Designing child agents that surface findings reliably

Section titled “Designing child agents that surface findings reliably”

Make the final step produce a tight, decision-ready summary

Section titled “Make the final step produce a tight, decision-ready summary”

The summarizer that builds the parent-visible result works on the child’s whole conversation. The more compact and structured the child’s final messages are, the more useful the parent-visible summary and key findings will be. A child agent whose last step is “produce a short structured conclusion” is far more useful to a parent than one whose last step dumps a thousand lines of evidence.

Treat the transcript as evidence, not as context

Section titled “Treat the transcript as evidence, not as context”

Design parent prompts to read the summary and key findings first, and reach for get_child_agent_transcript only when a specific detail is needed. The outline-then-read flow supports this naturally: the parent agent can check the outline cheaply, then pull only the turns that matter, instead of reading the whole transcript front to back.

If a child agent’s job is to produce a large artifact — a report, an export, a long log bundle — write it to an external system (Notion, Google Drive, a ticketing system, an S3 bucket via an API Action step) and have the child return a pointer plus a short summary. The parent agent can fetch the full artifact via an integration when needed, rather than carrying it in conversation context.

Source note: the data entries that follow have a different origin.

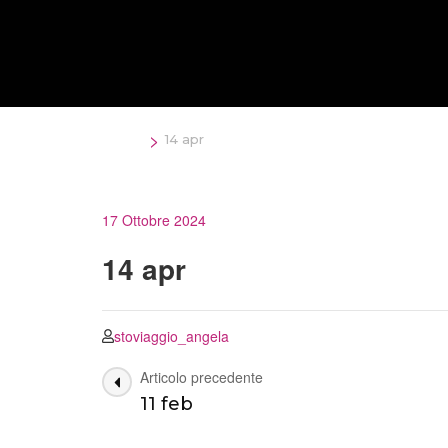
Salta
al
contenuto
(premi
Invio)
>
Home
14 apr
17 Ottobre 2024
14 apr
stoviaggio_angela
Navigazione
Articolo precedente
11 feb
articoli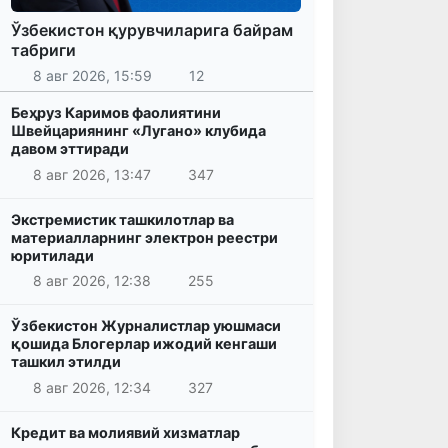
Ўзбекистон қурувчиларига байрам
табриги
8 авг 2026, 15:59
12
Беҳруз Каримов фаолиятини
Швейцариянинг «Лугано» клубида
давом эттиради
8 авг 2026, 13:47
347
Экстремистик ташкилотлар ва
материалларнинг электрон реестри
юритилади
8 авг 2026, 12:38
255
Ўзбекистон Журналистлар уюшмаси
қошида Блогерлар ижодий кенгаши
ташкил этилди
8 авг 2026, 12:34
327
Кредит ва молиявий хизматлар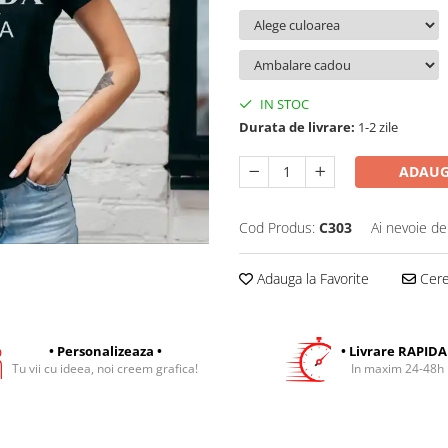
IN STOC
Durata de livrare:
1-2 zile
ADAUG
Cod Produs:
C303
Ai nevoie de
Adauga la Favorite
Cere 
• Personalizeaza •
• Livrare RAPIDA
Tu vii cu ideea, noi creem grafica!
In maxim 24-48h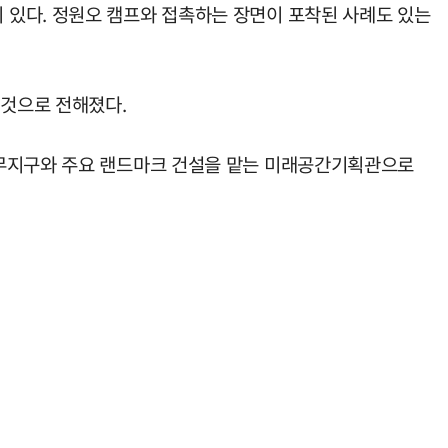
 있다. 정원오 캠프와 접촉하는 장면이 포착된 사례도 있는
 것으로 전해졌다.
업무지구와 주요 랜드마크 건설을 맡는 미래공간기획관으로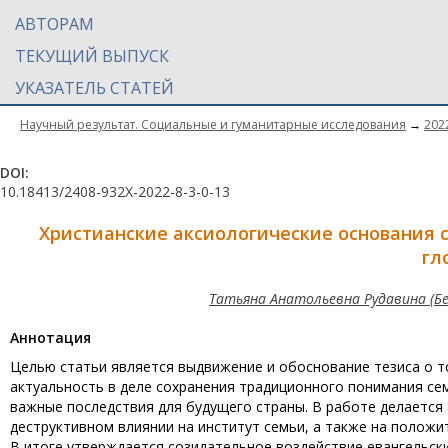
АВТОРАМ
ТЕКУЩИЙ ВЫПУСК
УКАЗАТЕЛЬ СТАТЕЙ
Научный результат. Социальные и гуманитарные исследования
→
202
DOI:
10.18413/2408-932X-2022-8-3-0-13
Христианские аксиологические основания 
гл
Татьяна Анатольевна Рудавина (Б
Aннотация
Целью статьи является выдвижение и обоснование тезиса о т
актуальность в деле сохранения традиционного понимания се
важные последствия для будущего страны. В работе делается 
деструктивном влиянии на институт семьи, а также на полож
В итоге утверждается созидательное воздействие евангельск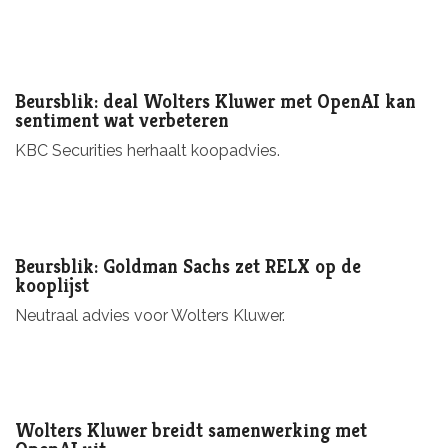
Beursblik: deal Wolters Kluwer met OpenAI kan
sentiment wat verbeteren
KBC Securities herhaalt koopadvies.
Beursblik: Goldman Sachs zet RELX op de
kooplijst
Neutraal advies voor Wolters Kluwer.
Wolters Kluwer breidt samenwerking met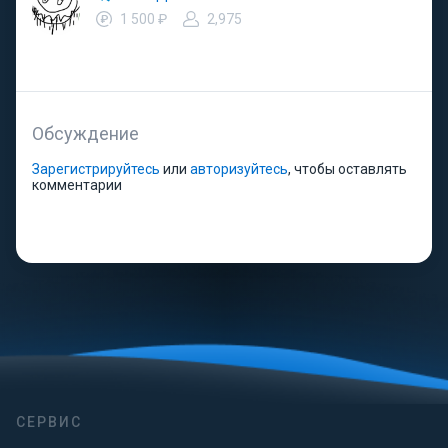
1 500 ₽
2,975
Обсуждение
Зарегистрируйтесь
или
авторизуйтесь
, чтобы оставлять
комментарии
СЕРВИС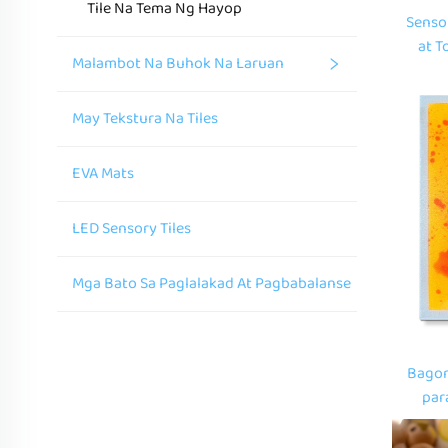
Tile Na Tema Ng Hayop
Senso
at T
Malambot Na Buhok Na Laruan
Pagp
May Tekstura Na Tiles
EVA Mats
LED Sensory Tiles
Mga Bato Sa Paglalakad At Pagbabalanse
Bagon
par
laru
maliw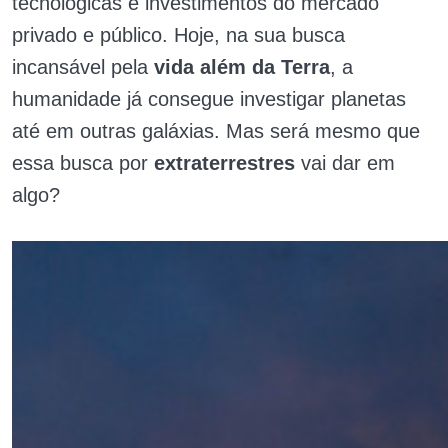
tecnológicas e investimentos do mercado
privado e público. Hoje, na sua busca
incansável pela
vida além da Terra
, a
humanidade já consegue investigar planetas
até em outras galáxias. Mas será mesmo que
essa busca por
extraterrestres
vai dar em
algo?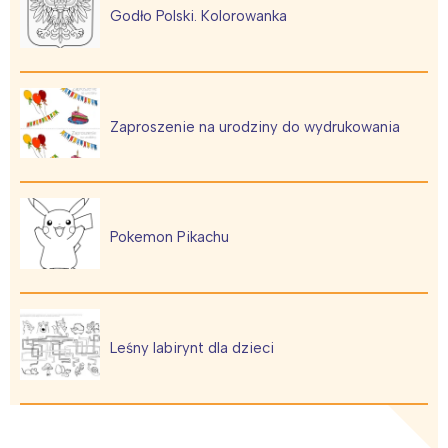
Godło Polski. Kolorowanka
Zaproszenie na urodziny do wydrukowania
Pokemon Pikachu
Leśny labirynt dla dzieci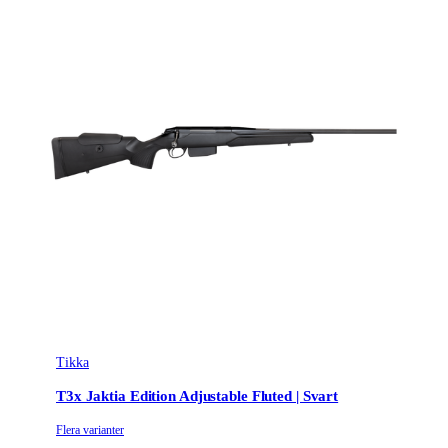
Tikka
T3x Jaktia Edition Adjustable Fluted | Svart
Flera varianter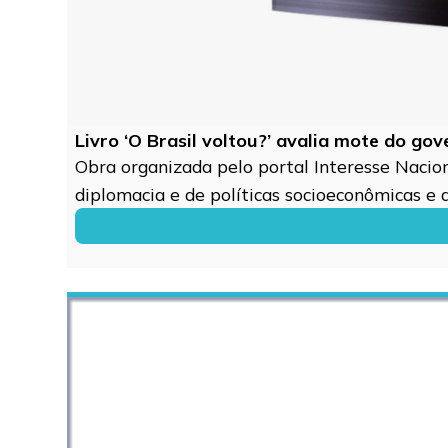
Livro ‘O Brasil voltou?’ avalia mote do go
Obra organizada pelo portal Interesse Naciona
diplomacia e de políticas socioeconômicas e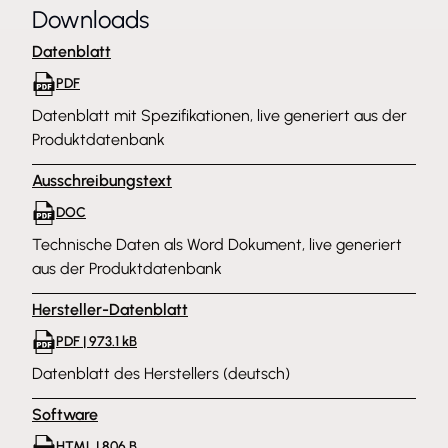
Downloads
Datenblatt
PDF
Datenblatt mit Spezifikationen, live generiert aus der
Produktdatenbank
Ausschreibungstext
DOC
Technische Daten als Word Dokument, live generiert
aus der Produktdatenbank
Hersteller-Datenblatt
PDF | 973.1 kB
Datenblatt des Herstellers (deutsch)
Software
HTML | 806 B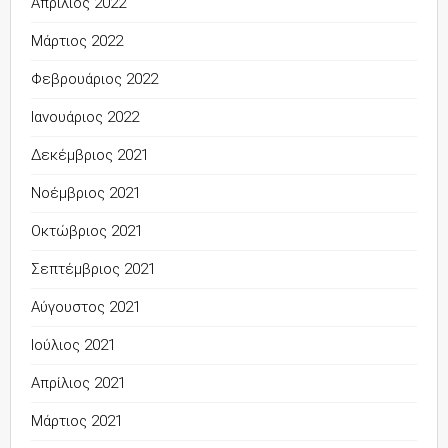
Απρίλιος 2022
Μάρτιος 2022
Φεβρουάριος 2022
Ιανουάριος 2022
Δεκέμβριος 2021
Νοέμβριος 2021
Οκτώβριος 2021
Σεπτέμβριος 2021
Αύγουστος 2021
Ιούλιος 2021
Απρίλιος 2021
Μάρτιος 2021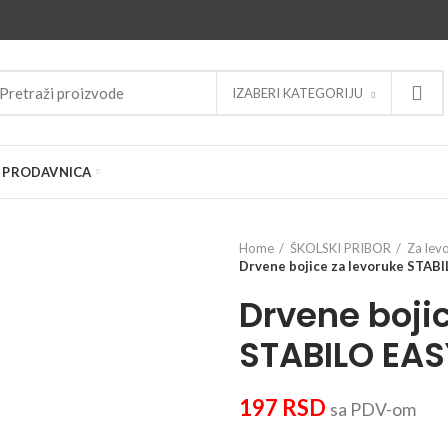
IZABERI KATEGORIJU
PRODAVNICA
Home
ŠKOLSKI PRIBOR
Za lev
Drvene bojice za levoruke STABI
Drvene boji
STABILO EAS
197
RSD
sa PDV-om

Read further instead of reasoning from partial data

Section titled “Read further instead of reasoning from partial data”

A transcript larger than one read is not lost — the parent agent can keep reading until it has what it needs. The transcript_overflow field appears only when one giant turn had to be cut; in that case the summary, key findings, and confidence value remain the high-signal channel for that turn’s content. If a child routinely produces single turns too large to read whole, narrow the child’s prompt or split the work across more focused child runs.

Child agents are designed for delegating a bounded task and getting a summarized answer back. If an agent’s natural shape is “produce a large dataset and hand it to the next step verbatim,” consider keeping the work inside one agent — using multiple steps in a single run so intermediate data never has to cross the parent/child boundary — or coordinating via an external system so bulk data is passed through storage rather than conversation context.